Structure-Semantic Decoupled Modulation of Global Geospatial Embeddings for High-Resolution Remote Sensing Mapping
arXiv cs.CV / 4/22/2026
📰 NewsIdeas & Deep AnalysisModels & Research
Key Points
- The paper addresses a key bottleneck in high-resolution remote sensing mapping: directly fusing global geospatial foundation-model embeddings with local high-resolution features can cause feature interference and degrade spatial structure due to a semantic–spatial gap.
- It proposes a Structure-Semantic Decoupled Modulation (SSDM) framework that splits global representations into two cross-modal injection pathways: a structural prior modulation branch and a global semantic injection branch.
- The structural prior branch injects macroscopic receptive-field priors into self-attention layers of the high-resolution encoder to reduce fragmentation and stabilize local feature extraction under high-frequency noise and intra-class variance.
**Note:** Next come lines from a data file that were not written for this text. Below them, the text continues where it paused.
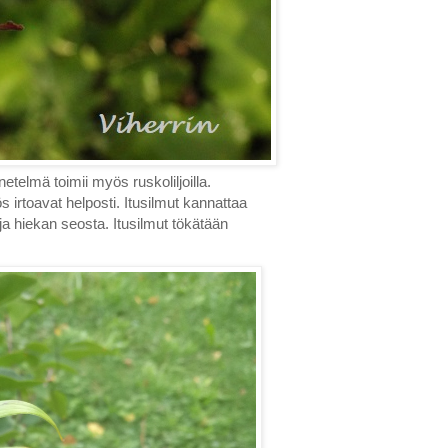
netelmä toimii myös ruskoliljoilla.
 irtoavat helposti. Itusilmut kannattaa
a hiekan seosta. Itusilmut tökätään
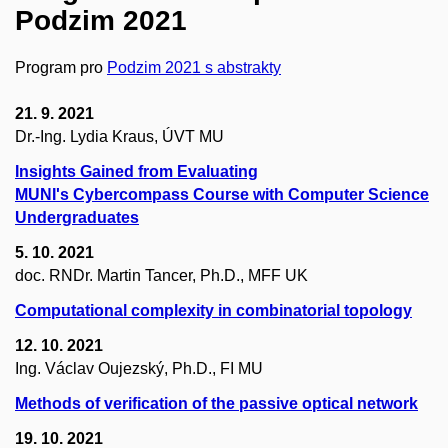
Podzim 2021
Program pro
Podzim 2021 s abstrakty
21. 9. 2021
Dr.-Ing. Lydia Kraus, ÚVT MU
Insights Gained from Evaluating
MUNI's Cybercompass Course with Computer Science
Undergraduates
5. 10. 2021
doc. RNDr. Martin Tancer, Ph.D., MFF UK
Computational complexity in combinatorial topology
12. 10. 2021
Ing. Václav Oujezský, Ph.D., FI MU
Methods of verification of the passive optical network
19. 10. 2021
- The semantic injection branch aligns holistic context with the deep high-resolution feature space and supplements global semantics through cross-modal integration to improve semantic consistency and category discrimination.
- Experiments on remote sensing tasks show SSDM achieves state-of-the-art results over existing cross-modal fusion approaches and improves mapping accuracy across multiple scenarios.